Segment Start: Supplied data
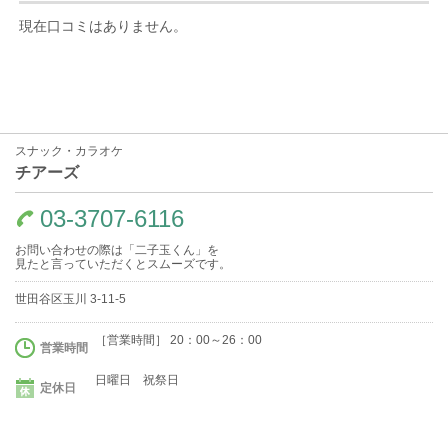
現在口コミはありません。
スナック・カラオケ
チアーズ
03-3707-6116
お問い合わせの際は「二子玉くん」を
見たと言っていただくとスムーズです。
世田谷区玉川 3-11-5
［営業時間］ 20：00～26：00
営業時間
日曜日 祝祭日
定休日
Segment End: Supplied data
Segment Start: Supplied data
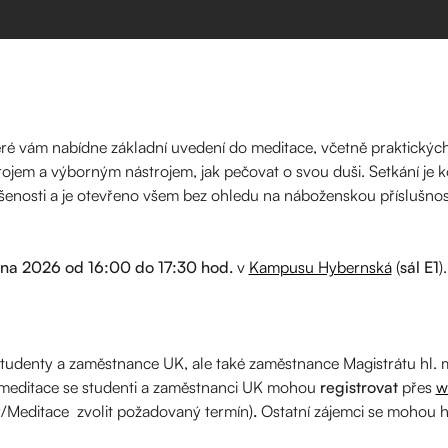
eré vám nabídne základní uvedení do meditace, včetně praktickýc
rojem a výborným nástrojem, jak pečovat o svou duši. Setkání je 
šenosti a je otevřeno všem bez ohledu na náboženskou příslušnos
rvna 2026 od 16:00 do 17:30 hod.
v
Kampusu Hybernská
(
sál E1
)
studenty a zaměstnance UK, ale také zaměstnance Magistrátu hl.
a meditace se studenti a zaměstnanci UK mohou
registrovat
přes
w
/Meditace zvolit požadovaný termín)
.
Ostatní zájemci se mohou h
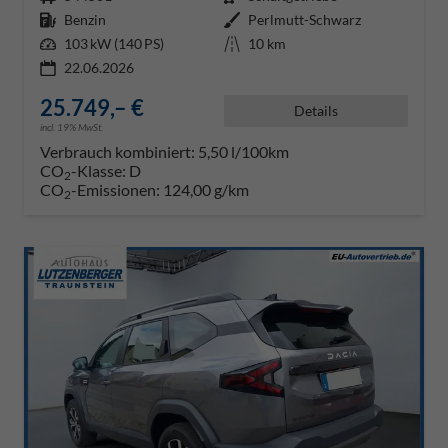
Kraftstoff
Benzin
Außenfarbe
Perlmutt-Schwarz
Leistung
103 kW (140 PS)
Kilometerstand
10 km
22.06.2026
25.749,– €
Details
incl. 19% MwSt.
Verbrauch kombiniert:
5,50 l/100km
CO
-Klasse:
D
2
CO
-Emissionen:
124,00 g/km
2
Segment End: Supplied data
Segment Start: Supplied data
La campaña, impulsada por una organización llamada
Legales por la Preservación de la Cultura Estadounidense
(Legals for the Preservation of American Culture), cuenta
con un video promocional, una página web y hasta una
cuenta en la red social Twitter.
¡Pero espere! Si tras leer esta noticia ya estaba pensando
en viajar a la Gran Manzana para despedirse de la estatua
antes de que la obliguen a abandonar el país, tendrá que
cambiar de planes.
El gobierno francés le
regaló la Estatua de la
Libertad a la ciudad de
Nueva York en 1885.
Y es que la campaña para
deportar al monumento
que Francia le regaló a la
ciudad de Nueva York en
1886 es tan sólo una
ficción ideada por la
Segment End: Supplied data
Once the lines holding the word "ciudad" in the material above are counted, report that number by itself.

* Solution below *
2